The real tragedy started when he decided that he'd scared Jenny too much at home with his drinking and decided he had better go out to do it instead. The fact is that social alcoholism is the worst. He found some small filthy bars, disgusting pubs, horrible dens, where he would drink with other alcoholics and talk to them about his miserable life. He would cry and ask for forgiveness, and then promise to give it up. But he just couldn’t do it. The problem was that he now spent every evening drinking, and would crawl home rather than walk. Sometimes he came in with bruises. Sometimes, he forgot to come home. In those cases, Jenny would have to take a taxi and do a pub crawl of her own, looking for him. Not a nice environment for a teenage girl. Imagine it - she had to learn how to persuade his buddies to let him go home, and she sometimes even had to bring a baseball bat with her to make herself understood. Everyone knew that Jenny was not someone to mess with.

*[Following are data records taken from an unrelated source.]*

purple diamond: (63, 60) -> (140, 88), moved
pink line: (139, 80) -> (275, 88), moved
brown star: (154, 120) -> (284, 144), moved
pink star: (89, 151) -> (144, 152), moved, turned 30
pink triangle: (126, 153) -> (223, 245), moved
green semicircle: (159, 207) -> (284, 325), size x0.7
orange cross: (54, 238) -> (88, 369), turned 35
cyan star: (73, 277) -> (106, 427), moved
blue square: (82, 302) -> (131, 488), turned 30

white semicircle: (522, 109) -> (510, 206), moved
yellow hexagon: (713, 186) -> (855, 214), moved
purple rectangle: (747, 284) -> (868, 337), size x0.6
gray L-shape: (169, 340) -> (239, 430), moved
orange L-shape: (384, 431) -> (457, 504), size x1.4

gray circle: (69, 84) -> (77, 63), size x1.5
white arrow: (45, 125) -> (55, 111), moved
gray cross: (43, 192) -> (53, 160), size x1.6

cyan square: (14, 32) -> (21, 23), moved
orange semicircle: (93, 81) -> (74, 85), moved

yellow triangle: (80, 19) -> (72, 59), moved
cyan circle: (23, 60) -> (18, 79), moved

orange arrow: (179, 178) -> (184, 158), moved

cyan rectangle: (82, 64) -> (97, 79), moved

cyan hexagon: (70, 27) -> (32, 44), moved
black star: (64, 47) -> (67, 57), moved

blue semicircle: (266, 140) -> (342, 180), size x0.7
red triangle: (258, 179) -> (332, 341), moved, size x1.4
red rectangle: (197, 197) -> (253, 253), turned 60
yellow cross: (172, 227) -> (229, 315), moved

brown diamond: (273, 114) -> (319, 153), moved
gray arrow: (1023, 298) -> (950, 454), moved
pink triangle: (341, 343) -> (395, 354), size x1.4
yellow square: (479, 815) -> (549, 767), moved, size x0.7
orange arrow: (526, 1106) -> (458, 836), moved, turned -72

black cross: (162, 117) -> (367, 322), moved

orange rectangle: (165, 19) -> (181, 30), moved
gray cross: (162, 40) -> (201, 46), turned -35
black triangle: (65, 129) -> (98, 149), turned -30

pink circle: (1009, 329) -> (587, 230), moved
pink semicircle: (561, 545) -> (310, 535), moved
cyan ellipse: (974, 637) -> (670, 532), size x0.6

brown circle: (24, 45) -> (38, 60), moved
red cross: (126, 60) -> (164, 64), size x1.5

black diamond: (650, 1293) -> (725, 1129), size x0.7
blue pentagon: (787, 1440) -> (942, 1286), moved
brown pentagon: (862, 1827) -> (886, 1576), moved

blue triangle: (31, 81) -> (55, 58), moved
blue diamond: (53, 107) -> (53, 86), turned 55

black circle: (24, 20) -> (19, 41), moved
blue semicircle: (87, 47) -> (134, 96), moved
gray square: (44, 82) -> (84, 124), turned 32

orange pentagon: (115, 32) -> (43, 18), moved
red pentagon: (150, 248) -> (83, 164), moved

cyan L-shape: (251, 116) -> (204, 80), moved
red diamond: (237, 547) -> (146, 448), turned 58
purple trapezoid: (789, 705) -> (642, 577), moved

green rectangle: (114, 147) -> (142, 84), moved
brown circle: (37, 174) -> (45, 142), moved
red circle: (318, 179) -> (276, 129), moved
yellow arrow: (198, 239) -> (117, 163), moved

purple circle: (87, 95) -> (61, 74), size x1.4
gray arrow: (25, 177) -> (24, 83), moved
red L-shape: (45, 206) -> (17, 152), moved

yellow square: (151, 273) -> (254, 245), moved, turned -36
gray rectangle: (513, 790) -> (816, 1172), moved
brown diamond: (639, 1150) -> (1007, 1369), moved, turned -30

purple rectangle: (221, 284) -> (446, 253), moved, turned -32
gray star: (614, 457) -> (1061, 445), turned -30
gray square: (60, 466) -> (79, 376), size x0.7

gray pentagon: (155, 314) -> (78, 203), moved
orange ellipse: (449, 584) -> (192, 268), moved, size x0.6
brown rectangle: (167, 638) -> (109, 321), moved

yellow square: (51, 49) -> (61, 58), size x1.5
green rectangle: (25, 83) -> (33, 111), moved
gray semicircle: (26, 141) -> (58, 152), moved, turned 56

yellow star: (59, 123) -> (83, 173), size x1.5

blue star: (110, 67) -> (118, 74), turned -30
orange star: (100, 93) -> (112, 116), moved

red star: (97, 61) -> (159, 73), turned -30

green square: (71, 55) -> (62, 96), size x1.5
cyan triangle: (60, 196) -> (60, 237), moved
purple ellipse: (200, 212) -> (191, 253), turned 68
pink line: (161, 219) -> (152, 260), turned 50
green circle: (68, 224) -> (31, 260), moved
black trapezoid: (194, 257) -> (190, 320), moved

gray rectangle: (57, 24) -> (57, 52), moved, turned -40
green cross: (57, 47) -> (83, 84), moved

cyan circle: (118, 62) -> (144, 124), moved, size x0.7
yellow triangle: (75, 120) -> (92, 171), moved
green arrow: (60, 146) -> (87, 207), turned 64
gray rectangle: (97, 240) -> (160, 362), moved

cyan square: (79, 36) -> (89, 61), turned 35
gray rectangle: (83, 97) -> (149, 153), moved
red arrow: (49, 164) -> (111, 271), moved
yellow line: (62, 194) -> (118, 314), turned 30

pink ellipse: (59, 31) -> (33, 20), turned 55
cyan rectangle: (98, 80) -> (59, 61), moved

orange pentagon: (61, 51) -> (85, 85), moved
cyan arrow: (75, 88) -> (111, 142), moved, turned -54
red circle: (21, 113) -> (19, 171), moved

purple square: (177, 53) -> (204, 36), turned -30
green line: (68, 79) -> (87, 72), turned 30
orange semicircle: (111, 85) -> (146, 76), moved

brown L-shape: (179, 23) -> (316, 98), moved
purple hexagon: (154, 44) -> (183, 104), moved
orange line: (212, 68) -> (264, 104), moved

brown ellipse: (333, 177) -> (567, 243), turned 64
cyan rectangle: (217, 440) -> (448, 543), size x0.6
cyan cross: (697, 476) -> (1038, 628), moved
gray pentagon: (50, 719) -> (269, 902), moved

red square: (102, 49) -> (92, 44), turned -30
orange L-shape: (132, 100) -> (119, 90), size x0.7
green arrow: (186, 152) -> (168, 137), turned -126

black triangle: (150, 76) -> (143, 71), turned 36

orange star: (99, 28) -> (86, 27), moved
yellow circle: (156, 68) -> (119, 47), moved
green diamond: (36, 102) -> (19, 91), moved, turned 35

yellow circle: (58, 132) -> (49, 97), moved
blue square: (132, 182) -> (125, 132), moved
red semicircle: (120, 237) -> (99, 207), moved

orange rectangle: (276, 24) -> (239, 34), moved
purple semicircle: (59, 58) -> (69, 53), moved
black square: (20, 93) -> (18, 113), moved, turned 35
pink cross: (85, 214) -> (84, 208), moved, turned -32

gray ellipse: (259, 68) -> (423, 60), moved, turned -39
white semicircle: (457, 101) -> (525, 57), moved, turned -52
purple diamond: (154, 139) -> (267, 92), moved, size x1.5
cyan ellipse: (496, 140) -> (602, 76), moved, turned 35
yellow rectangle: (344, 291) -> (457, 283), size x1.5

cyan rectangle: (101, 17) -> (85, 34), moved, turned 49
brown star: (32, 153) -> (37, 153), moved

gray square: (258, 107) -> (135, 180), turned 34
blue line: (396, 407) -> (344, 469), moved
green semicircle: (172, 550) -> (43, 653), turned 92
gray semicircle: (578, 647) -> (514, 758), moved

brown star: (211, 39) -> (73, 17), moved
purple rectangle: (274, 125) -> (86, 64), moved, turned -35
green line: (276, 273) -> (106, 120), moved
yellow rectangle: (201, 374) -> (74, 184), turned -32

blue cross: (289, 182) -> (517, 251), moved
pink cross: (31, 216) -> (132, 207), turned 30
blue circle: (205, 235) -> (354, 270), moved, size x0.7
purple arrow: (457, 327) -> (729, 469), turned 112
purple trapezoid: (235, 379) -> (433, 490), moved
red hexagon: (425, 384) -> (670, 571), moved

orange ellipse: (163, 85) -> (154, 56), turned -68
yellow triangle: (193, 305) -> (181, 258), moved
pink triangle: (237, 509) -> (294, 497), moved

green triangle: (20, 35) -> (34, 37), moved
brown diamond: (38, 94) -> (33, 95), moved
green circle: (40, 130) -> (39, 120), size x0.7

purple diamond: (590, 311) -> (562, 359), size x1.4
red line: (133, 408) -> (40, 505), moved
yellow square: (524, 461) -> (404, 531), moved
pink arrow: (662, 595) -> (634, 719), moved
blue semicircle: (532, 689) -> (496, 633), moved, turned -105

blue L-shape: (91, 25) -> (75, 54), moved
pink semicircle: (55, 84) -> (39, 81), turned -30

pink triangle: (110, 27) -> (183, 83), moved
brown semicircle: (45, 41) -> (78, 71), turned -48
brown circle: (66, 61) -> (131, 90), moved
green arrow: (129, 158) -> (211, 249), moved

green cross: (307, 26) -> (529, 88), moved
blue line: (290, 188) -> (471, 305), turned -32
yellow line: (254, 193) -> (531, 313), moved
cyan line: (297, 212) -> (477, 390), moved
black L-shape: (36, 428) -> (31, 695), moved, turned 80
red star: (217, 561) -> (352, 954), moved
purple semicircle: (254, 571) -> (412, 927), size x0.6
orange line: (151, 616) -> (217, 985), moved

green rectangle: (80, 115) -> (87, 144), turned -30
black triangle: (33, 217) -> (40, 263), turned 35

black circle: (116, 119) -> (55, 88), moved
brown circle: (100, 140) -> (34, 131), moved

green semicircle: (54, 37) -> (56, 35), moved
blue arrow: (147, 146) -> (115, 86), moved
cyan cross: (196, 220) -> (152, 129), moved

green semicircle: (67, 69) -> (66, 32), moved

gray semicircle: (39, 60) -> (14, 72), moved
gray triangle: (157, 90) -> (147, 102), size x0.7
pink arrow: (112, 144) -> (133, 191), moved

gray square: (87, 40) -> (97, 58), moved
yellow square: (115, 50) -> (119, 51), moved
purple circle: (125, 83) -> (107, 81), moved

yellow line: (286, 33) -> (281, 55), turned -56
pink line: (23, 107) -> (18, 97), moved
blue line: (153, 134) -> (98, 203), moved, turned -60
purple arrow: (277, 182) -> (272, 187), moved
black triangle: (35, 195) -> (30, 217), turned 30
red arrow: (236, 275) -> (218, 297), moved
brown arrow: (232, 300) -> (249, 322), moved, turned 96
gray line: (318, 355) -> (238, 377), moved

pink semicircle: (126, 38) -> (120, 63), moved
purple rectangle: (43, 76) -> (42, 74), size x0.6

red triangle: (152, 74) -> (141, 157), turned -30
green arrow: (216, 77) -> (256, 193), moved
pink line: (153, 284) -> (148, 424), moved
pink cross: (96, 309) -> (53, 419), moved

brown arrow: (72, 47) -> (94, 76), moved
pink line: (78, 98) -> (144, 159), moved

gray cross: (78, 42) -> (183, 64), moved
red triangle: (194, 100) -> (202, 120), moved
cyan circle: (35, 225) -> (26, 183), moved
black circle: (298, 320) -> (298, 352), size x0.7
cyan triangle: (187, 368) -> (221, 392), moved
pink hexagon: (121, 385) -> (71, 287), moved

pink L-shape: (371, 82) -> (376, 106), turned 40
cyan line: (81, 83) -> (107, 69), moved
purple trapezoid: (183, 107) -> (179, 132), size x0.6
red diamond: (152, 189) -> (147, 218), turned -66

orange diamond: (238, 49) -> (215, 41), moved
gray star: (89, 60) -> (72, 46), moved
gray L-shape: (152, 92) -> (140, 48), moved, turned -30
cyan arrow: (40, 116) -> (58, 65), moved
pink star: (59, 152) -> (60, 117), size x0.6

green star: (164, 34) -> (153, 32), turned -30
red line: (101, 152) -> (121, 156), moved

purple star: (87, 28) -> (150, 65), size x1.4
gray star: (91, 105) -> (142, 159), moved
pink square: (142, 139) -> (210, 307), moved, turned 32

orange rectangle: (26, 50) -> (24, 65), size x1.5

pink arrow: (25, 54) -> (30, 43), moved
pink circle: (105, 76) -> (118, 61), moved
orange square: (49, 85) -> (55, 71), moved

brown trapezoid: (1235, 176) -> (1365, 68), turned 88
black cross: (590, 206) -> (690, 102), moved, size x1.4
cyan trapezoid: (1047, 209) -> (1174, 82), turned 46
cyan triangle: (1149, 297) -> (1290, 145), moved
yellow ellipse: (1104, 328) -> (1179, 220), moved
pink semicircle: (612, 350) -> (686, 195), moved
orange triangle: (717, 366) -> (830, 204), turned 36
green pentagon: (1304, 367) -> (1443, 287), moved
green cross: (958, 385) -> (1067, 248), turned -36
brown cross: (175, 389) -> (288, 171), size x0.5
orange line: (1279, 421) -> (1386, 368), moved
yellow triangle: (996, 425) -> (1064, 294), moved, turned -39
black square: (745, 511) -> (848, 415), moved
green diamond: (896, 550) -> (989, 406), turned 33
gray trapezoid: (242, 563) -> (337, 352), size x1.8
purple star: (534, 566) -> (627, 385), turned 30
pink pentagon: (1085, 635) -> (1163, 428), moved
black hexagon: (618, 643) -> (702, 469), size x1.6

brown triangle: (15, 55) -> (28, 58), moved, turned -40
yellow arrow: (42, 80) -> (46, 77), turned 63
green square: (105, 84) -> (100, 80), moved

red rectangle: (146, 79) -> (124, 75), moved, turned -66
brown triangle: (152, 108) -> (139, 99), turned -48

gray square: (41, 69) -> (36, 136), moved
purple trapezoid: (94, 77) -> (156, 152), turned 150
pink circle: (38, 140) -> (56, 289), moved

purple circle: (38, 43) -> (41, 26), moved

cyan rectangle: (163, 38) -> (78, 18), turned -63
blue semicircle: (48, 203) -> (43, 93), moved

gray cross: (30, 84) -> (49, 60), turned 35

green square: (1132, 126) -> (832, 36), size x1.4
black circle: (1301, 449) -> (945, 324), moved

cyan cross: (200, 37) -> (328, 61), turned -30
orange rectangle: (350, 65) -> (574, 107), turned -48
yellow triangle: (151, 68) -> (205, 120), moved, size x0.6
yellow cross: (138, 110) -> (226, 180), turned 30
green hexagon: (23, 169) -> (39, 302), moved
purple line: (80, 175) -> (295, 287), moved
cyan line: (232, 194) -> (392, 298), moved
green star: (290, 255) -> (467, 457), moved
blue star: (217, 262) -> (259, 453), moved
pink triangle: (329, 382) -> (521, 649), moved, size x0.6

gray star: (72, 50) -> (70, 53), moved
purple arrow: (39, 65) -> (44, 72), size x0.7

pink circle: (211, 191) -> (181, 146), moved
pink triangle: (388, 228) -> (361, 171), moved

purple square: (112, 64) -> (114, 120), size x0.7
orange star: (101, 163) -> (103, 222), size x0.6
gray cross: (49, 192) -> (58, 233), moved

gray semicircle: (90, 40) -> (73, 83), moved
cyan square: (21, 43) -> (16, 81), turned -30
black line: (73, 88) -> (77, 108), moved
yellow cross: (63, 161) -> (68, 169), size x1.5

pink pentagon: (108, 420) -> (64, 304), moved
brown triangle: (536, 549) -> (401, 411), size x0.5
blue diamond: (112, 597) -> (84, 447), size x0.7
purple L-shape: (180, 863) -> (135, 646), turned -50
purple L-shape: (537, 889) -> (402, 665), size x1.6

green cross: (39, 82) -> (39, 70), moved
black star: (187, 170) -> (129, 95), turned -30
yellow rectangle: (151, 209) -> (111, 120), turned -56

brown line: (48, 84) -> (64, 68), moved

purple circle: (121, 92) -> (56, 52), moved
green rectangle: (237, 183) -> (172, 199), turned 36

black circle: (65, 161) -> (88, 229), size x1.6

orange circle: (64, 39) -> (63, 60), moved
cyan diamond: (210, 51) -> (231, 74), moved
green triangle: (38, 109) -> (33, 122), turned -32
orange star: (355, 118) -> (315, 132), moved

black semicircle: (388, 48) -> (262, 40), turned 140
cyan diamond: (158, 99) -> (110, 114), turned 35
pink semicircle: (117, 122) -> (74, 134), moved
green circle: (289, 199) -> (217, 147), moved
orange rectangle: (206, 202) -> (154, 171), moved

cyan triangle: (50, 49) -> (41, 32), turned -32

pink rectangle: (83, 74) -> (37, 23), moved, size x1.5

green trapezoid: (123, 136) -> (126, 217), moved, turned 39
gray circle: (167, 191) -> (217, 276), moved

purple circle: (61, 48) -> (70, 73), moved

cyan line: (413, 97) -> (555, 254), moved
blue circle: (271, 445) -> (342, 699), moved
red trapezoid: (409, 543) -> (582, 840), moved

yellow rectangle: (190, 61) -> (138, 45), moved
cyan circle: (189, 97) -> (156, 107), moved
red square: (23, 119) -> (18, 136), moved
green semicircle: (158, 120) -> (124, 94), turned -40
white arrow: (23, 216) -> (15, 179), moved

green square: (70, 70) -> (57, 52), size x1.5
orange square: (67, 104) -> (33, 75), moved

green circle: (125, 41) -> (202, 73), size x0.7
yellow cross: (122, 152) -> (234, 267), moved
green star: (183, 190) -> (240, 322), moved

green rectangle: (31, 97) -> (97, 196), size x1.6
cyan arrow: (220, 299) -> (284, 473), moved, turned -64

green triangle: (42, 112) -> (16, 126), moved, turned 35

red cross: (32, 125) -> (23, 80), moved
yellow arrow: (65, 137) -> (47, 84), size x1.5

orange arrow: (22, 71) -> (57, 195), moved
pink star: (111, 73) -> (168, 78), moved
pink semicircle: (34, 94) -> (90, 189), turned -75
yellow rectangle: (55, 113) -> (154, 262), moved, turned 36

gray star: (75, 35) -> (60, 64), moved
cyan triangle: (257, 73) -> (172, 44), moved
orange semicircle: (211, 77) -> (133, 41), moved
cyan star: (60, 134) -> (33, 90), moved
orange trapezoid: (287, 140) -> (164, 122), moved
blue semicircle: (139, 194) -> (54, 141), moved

Of course, she tried to keep her spirits up, but it was hard even for a tough person like her. She felt so sad and lonely, and every day those feelings grew. One day, she went into a bar to fetch her dad, and there was an enormous guy who claimed that her dad hadn’t paid. He was nearly senseless. Jenny doesn’t remember exactly how she managed to get out of there, but she brought her dad home feeling absolutely desperate. She didn’t have any hope left, and thought that she was doomed to spend the next few years searching for her drunk dad every night. It was a dead end. The next day she wanted to tell her dad that she had to leave him and go to her mom, or elsewhere - she just couldn’t take it anymore. She was crying, and her dad was looking at her with a horrified expression on his face – he had never seen her cry. This was the turning point, when he realized that he couldn’t do it anymore – to himself, but above all to his daughter. It was the first time she saw that her dad had willpower after all. The same day he went to his first AA session. The next day was Jenny's 15th birthday, and she decided to stay with her dad for some time to see if he could remain sober.

It turned out that life is beautiful even without drinking. He repeats this every day, and constantly apologizes for those hellish three years. But Jenny's not offended, because she managed to learn a useful lesson even from that horror. Now, she's a wrestler, and quite a talented one – they say that she has the character of a warrior. She knows exactly which bars she got it from. Her dad comes to support her at all her competitions - straight from his AA meetings, absolutely clean. And she now knows that even if the situation is worse than you could ever imagine, there is always hope.